Home Oostelijk Havengebied Aan het einde van de wereld | Zeeburgerpad

Aan het einde van de wereld | Zeeburgerpad

0
Sharda Beerthuis

“Waar zijn we nu weer beland?” Vraagt Tess enthousiast. “Wat een prachtplek”. Ik ben het met haar eens. We wandelen richting de vroege lentezon het Zeeburgerpad af, tot onze weg wordt versperd door een ijzeren hek. Aan het hek hangt een simpel bord met de woorden: ‘Te koop, bel tel…’ Door de spijlen heen te zien verschuilt zich hierachter een heus privéland, verbonden door een idyllische loopbrug naar de geblakerde woonboot. Op de kade staan wat kunstobjecten, een klein huisje wat lijkt op een atelier, en achter de boot, een groot meer.

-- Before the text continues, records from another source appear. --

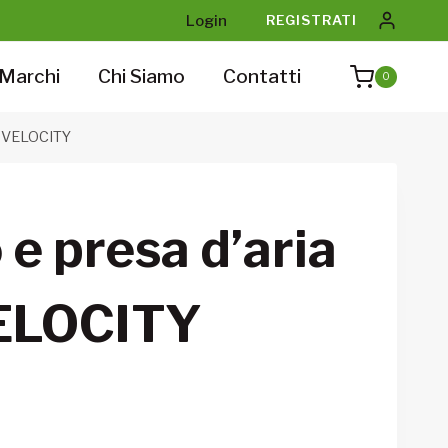
Login
REGISTRATI
Marchi
Chi Siamo
Contatti
0
OX VELOCITY
o e presa d’aria
ELOCITY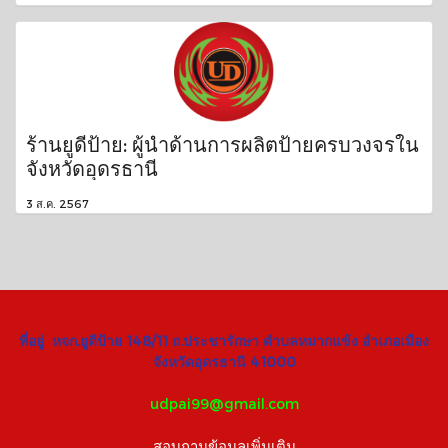
ร้านยูดีป้าย: ผู้นำด้านการผลิตป้ายครบวงจรใน
จังหวัดอุดรธานี
3 ส.ค. 2567
ที่อยู่ หจก.ยูดีป้าย 148/11 ถ.ประชารักษา ตำบลหมากแข้ง อำเภอเมือง
จังหวัดอุดรธานี 41000
udpai99@gmail.com
สอบถามข้อมูลเพิ่มเติม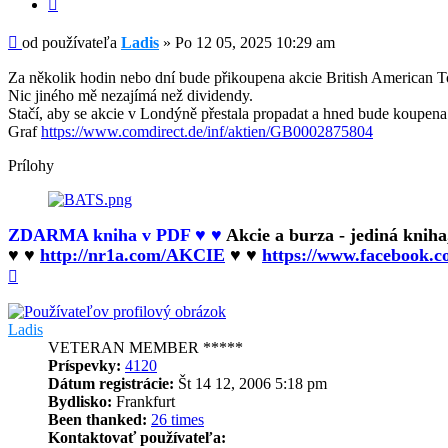
Citovať
Príspevok
od používateľa
Ladis
»
Po 12 05, 2025 10:29 am
Za několik hodin nebo dní bude přikoupena akcie British American T
Nic jiného mě nezajímá než dividendy.
Stačí, aby se akcie v Londýně přestala propadat a hned bude koupena 
Graf
https://www.comdirect.de/inf/aktien/GB0002875804
Prílohy
ZDARMA kniha v PDF ♥ ♥
Akcie a burza - jediná knih
♥ ♥
http://nr1a.com/AKCIE
♥ ♥
https://www.facebook.
Hore
Ladis
VETERAN MEMBER *****
Príspevky:
4120
Dátum registrácie:
Št 14 12, 2006 5:18 pm
Bydlisko:
Frankfurt
Been thanked:
26 times
Kontaktovať používateľa: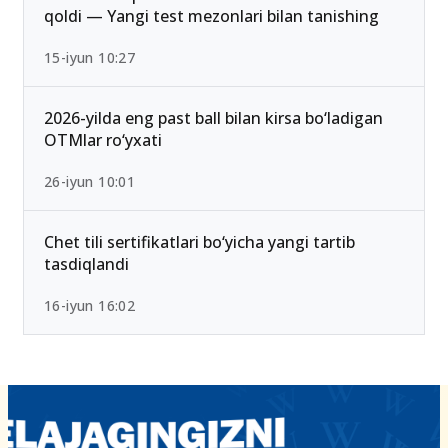
qoldi — Yangi test mezonlari bilan tanishing
15-iyun 10:27
2026-yilda eng past ball bilan kirsa bo‘ladigan
OTMlar ro‘yxati
26-iyun 10:01
Chet tili sertifikatlari bo‘yicha yangi tartib
tasdiqlandi
16-iyun 16:02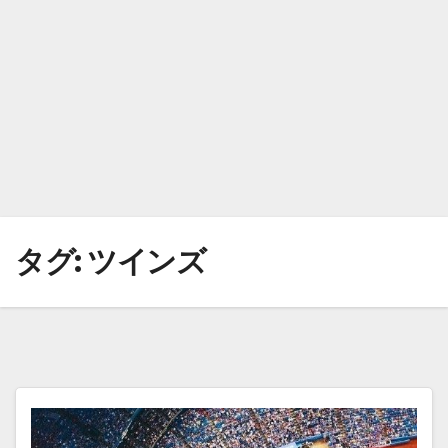
タグ:
ツインズ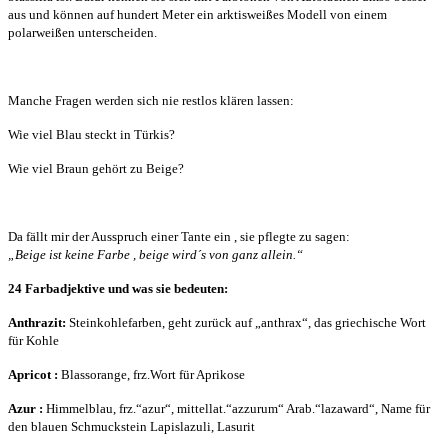
aus und können auf hundert Meter ein arktisweißes Modell von einem
polarweißen unterscheiden.
Manche Fragen werden sich nie restlos klären lassen:
Wie viel Blau steckt in Türkis?
Wie viel Braun gehört zu Beige?
Da fällt mir der Ausspruch einer Tante ein , sie pflegte zu sagen:
„Beige ist keine Farbe , beige wird´s von ganz allein.“
24 Farbadjektive und was sie bedeuten:
Anthrazit:
Steinkohlefarben, geht zurück auf „anthrax“, das griechische Wort
für Kohle
Apricot
:
Blassorange, frz.Wort für Aprikose
Azur
:
Himmelblau, frz.“azur“, mittellat.“azzurum“ Arab.“lazaward“, Name für
den blauen Schmuckstein Lapislazuli, Lasurit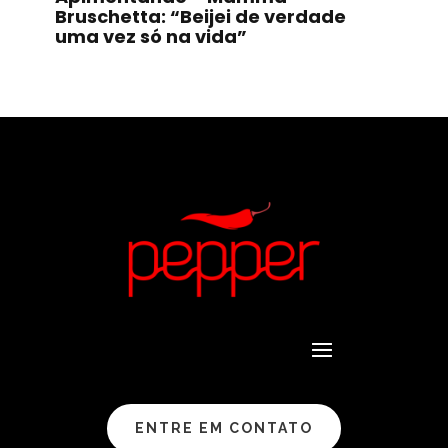
Bruschetta: “Beijei de verdade
uma vez só na vida”
ENTRE EM CONTATO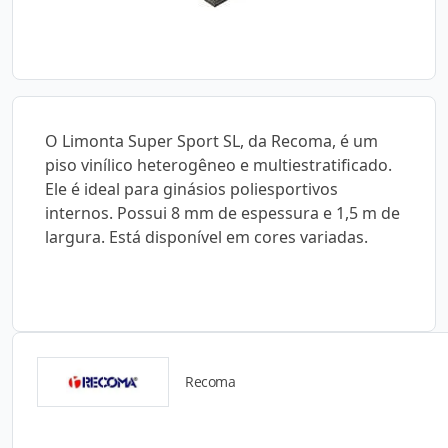
O Limonta Super Sport SL, da Recoma, é um
piso vinílico heterogêneo e multiestratificado.
Ele é ideal para ginásios poliesportivos
internos. Possui 8 mm de espessura e 1,5 m de
largura. Está disponível em cores variadas.
Recoma
Catálogos para Download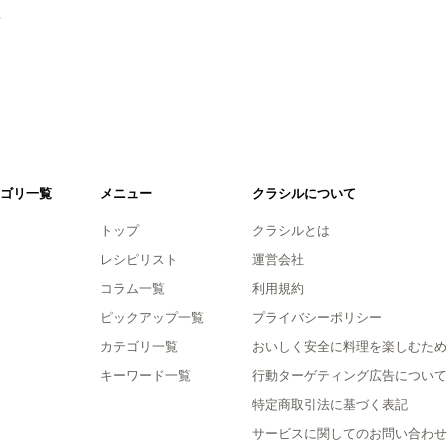
。
ゴリ一覧
メニュー
クラシルについて
トップ
クラシルとは
レシピリスト
運営会社
コラム一覧
利用規約
ピックアップ一覧
プライバシーポリシー
カテゴリ一覧
おいしく安全に料理を楽しむため
キーワード一覧
行動ターゲティング広告について
特定商取引法に基づく表記
サービスに関してのお問い合わせ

We zoeken op de kaart van Funda, maar het privéland is onvindbaar. Uit nieuwsgierigheid bellen we het nummer. Er wordt meteen opgenomen. “Hallo met Koos.” “Hoi Koos, ik sta hier voor een boot en vraag mij af voor hoeveel deze te koop staat?” “Vijf ton”, antwoordt Koos direct. “wacht ik zie jullie staan, ik kom naar buiten”. Koos is een vrolijke vent, draagt een zon-gele muts en is duidelijk een dwarsdenkende maker. Hij begroet ons vriendelijk en opent het hek. Het ene moment ben ik nog met Tess al slenterend aan het tobben over dat wat we nooit kunnen realiseren, want, het leven is duur als starter. Het volgende moment staan we in de boot.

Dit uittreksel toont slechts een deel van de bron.